LOADES: And now you've got to get out of here, so you, you pedal away.
When you want to surface, you use these two hand pumps.
Yet more exertion to save your life, pumping away to get that water out of the bilges.
But my goodness, that's a heck of a lot of work to get to that stage.
NARRATOR: Employed to carry out this dangerous mission, 27-year-old American Ezra Lee.
The plan: drive into New York Harbor and blow up the British flagship, HMS Eagle.
But how could Ezra Lee attach a bomb big enough to sink the British ship and get away safely?
Inventor David Bushnell's writings provide some clues, allowing pyrotechnics expert John Hargreaves to figure out how it was supposed to happen.

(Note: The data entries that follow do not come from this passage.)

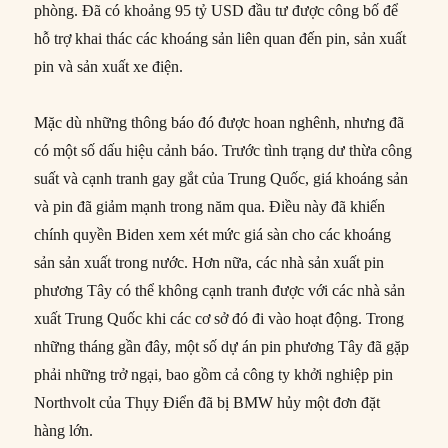
phòng. Đã có khoảng 95 tỷ USD đầu tư được công bố để
hỗ trợ khai thác các khoáng sản liên quan đến pin, sản xuất
pin và sản xuất xe điện.
Mặc dù những thông báo đó được hoan nghênh, nhưng đã
có một số dấu hiệu cảnh báo. Trước tình trạng dư thừa công
suất và cạnh tranh gay gắt của Trung Quốc, giá khoáng sản
và pin đã giảm mạnh trong năm qua. Điều này đã khiến
chính quyền Biden xem xét mức giá sàn cho các khoáng
sản sản xuất trong nước. Hơn nữa, các nhà sản xuất pin
phương Tây có thể không cạnh tranh được với các nhà sản
xuất Trung Quốc khi các cơ sở đó đi vào hoạt động. Trong
những tháng gần đây, một số dự án pin phương Tây đã gặp
phải những trở ngại, bao gồm cả công ty khởi nghiệp pin
Northvolt của Thụy Điển đã bị BMW hủy một đơn đặt
hàng lớn.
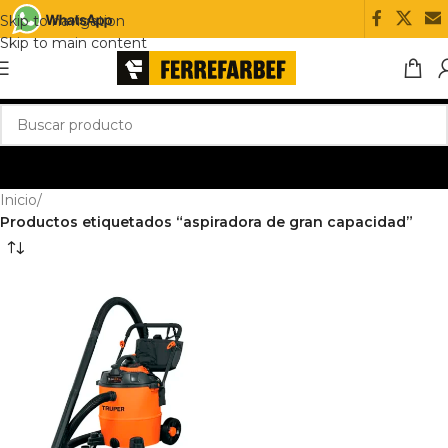
Skip to navigation
Skip to main content
Inicio
/
Productos etiquetados “aspiradora de gran capacidad”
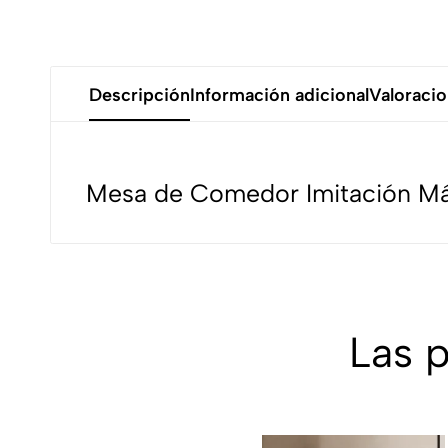
Descripción
Información adicional
Valoracio
Mesa de Comedor Imitación M
Las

HARGREAVES: I've rigged this as a demonstration.
This is pretty much the size of the bomb that would have been on the Turtle.
That holds the gunpowder?
HARGREAVES: Correct.
150 pounds.
How do we get a spark to it?
HARGREAVES: Well, in the references to Bushnell's machine, they show a flintlock mechanism.
So this little pocket pistol?
Correct.
Which has got this flintlock here.
So, that flint strikes that...
Yes.
...which creates the spark.
NARRATOR: The pistol's muzzle is screwed into the barrel.
When it's fired, it will ignite the gunpowder.
But Ezra Lee would need time to escape before it exploded.
Bushnell had a plan.
READER: Within the magazine was an apparatus constructed to run any proposed length of time under 12 hours.
HARGREAVES: This is a specialist clock.
It is a very early 19th-century version, actually, but is the nearest thing I could find to the right mechanism.
NARRATOR: The mechanism John thinks Bushnell used comes from a period pocket watch.
HARGREAVES: The pocket watch had been around at the beginning of the 17th century.
It was a pretty rare thing, and they were all watches like this.
The clock is going to count down to zero.
When it gets to zero, it pulls a lever which I have attached to the trigger mechanism of my pistol.
So it pulls the trigger and fires the gun.
(winding) LOADES: This is absolutely ingenious, John.
HARGREAVES: I'm going to set it to a minute to.
(clock ticking softly) Can you hear it ticking?
We have a ticking bomb.
Yeah, this is ticking... (bursts) Whoa-ho!
Look at that!
(chuckling) Excellent!
Proof of concept!
Yes.
NARRATOR: The timer for the bomb was set to 30 minutes, and sealed in a watertight casing.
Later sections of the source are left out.